Bioavailability is a critical feature in the assessment of the role of phytochemicals in human health and approaches to the study of the bioavailability of food components include in vitro and in vivo methods. In vitro models based on human physiology have been developed as simple, inexpensive, non-invasive and reproducible tools to study digestive stability, micellization, intestinal transport and metabolism, and to predict the bioavailability of different food components (i.e. ascorbic acid, carotenoids, tocopherols and polyphenols)(Reference During and Harrison3–Reference Reboul, Richelle, Perrot, Desmoulins-Mazelet, Pirisi and Borel6). Nevertheless, since several factors are capable of influencing vitamin bioavailability at different points, in vitro methodology for bioavailability assessment and its potential predictive value regarding human absorption of phytochemicals should be validated in different in vivo situations(Reference Oomen, Hack and Minekus7).
Different dietary factors are known to affect the bioavailability of carotenoids and tocopherols in man(Reference West and Castenmiller8, Reference Borel9). Both the amount and type of fat affect the bioavailability of some (i.e. lutein), but not all, carotenoids(Reference Borel, Tyssandier and Mekki10, Reference Roodemburg, Leenen, van het Hof, Weststrate and Tijburg11), while plant sterols and water-soluble fibres (i.e. pectin) decrease the absorption of β-carotene, lycopene, lutein and tocopherols in man(Reference Richelle, Enslen and Hager12). Similarly, in vitro bioaccessibility studies of carotenoids have also shown positive and negative associations with fat and fibre content(Reference Riedl, Hoffman and Wolfram13, Reference Granado-Lorencio, Olmedilla-Alonso, Herrero-Barbudo, Pérez-Sacristán, Blanco-Navarro and Blázquez-García14). In this context, the transfer into micelles constitutes a key step of carotenoid absorption from different foods, and different influencing factors have been reported including soluble and insoluble indigestible fractions, taurocholate amount, amount and type of lipids and acyl moieties, the content of Klason lignin and NSP, phospholipids and bile salt content(Reference Failla and Chitchumroonchokchai5, Reference Jacobs, LeBoeuf, McCommas and Tauber15–Reference Yonekura, Tsuzuki and Nagao19).
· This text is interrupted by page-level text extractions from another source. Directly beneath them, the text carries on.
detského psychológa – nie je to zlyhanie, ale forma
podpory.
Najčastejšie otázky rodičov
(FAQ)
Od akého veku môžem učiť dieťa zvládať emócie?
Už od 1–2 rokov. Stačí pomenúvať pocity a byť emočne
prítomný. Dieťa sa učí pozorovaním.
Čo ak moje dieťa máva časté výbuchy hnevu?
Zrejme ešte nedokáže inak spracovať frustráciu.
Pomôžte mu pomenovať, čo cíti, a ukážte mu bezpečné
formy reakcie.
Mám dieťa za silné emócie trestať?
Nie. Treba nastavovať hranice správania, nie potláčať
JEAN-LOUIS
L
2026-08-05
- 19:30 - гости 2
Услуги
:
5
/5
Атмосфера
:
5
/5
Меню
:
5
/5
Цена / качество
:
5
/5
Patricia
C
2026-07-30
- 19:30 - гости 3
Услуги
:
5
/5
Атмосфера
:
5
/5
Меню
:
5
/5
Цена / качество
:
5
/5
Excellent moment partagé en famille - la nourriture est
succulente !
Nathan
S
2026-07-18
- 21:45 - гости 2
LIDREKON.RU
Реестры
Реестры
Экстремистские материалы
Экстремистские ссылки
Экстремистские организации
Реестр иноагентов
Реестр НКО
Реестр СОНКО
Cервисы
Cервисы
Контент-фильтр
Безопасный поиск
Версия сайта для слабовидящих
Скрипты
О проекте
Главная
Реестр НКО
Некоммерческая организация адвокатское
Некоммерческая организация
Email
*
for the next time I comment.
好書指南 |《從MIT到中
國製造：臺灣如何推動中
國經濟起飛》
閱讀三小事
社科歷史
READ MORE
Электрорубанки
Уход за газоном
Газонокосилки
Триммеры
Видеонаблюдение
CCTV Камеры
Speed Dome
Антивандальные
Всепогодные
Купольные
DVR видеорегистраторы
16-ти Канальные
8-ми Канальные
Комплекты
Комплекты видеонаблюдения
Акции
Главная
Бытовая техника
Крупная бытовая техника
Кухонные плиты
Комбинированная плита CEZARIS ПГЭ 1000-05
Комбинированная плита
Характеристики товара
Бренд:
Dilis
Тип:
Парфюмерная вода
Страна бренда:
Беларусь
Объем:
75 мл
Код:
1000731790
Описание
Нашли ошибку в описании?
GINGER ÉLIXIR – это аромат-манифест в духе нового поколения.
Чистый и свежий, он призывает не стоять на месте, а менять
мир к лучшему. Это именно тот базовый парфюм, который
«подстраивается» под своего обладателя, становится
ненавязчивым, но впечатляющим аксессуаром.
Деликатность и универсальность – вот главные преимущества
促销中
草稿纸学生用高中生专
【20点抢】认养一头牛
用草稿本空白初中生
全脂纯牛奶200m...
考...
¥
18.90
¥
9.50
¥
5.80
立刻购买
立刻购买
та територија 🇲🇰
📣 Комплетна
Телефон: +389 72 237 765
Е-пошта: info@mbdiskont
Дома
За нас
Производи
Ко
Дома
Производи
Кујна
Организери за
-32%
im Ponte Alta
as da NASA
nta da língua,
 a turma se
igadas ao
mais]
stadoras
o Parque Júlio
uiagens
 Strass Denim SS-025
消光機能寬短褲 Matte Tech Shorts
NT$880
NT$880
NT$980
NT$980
Currently, the food industry is playing an increasing role in the development and marketing of new products and the addition of milk to fruit-based juices and beverages is becoming a common practice. Several components simultaneously present in foods, such as carotenoids, α-tocopherol and food-derived peptides (such as casein phosphopeptides, generated from casein digestion of milk) are bioactive, displaying antioxidant activities(Reference Jiang, Cristen, Shigenaga and Ames20–Reference Hartman and Meisel22) and perhaps interacting by different mechanisms during digestion and absorption. In this sense, milk-derived peptides may inhibit lipid oxidation by chelation and non-chelating mechanisms(Reference Kim, Jang and Kim23, Reference Kitts24), show cytomodulatory and inmunomodulatory effects and may bind minerals (i.e. calcium, iron, zinc)(Reference Hartman and Meisel22, Reference Meisel and FitzGerald25, Reference Hartman and Meisel26), increasing their solubility and displaying a positive effect on mineral absorption (i.e. calcium, iron), although conflicting results have been reported(Reference Teucher, Majsak-Newman, Dainty, McDonagh, FitzGerald and Fairweather-Tait27). Thus, because of their potential beneficial effect on mineral bioavailability and other biologically relevant activities that they may display, food-derived peptides are considered as potential functional ingredients in foods(Reference Hartman and Meisel22, Reference FitzGerald, Meisel, Mattila-Sandholm and Saarela28). However, while this may be relevant for the food quality and stability of micronutrients in foods, little is known regarding the effects on the bioavailability of phytochemicals. Thus, to understand better the effect of the presence of absorption modifiers (milk-derived peptides and iron) on the bioavailability of carotenoids and α-tocopherol, we used a complementary approach; an in vitro model to assess pre-absorptive events (i.e. stability, ester hydrolysis, isomerization, micellarization; bioaccessibility) and an in vivo study to evaluate the serum response upon regular consumption of the fruit juices (bioavailability).
Subjects and methods
Subjects
Thirty-two young women (20–30 years) participated in a three-period (21 d each) supplementation study with a 2-week wash-out in between. Qualitative and quantitative content of the juices was approached, based on industrial and scientific reasons, and the final product specifically developed for the purpose of the present study (Hero S.A., not commercially available). Juices were prepared according to the protocols and controls required by the law and the adequacy for human consumption, as required by the Comité Etico de Investigación Clínica, was certified. Because of manufacturing and logistic (storage) limitations, participants could not be randomly assigned at the start and thus, subjects consumed consecutively 2 × 250 ml/d vitamin C-fortified juices supplied as fruit juice, fruit juice containing milk (skimmed milk powder) and fruit juice containing milk and iron (Table 1). In addition, because of these constraints, juices had to be prepared on different occasions so that the carotenoid content could be eventually not equivalent (especially for the juices containing milk and iron), probably due to a different ripeness degree of the fruits used.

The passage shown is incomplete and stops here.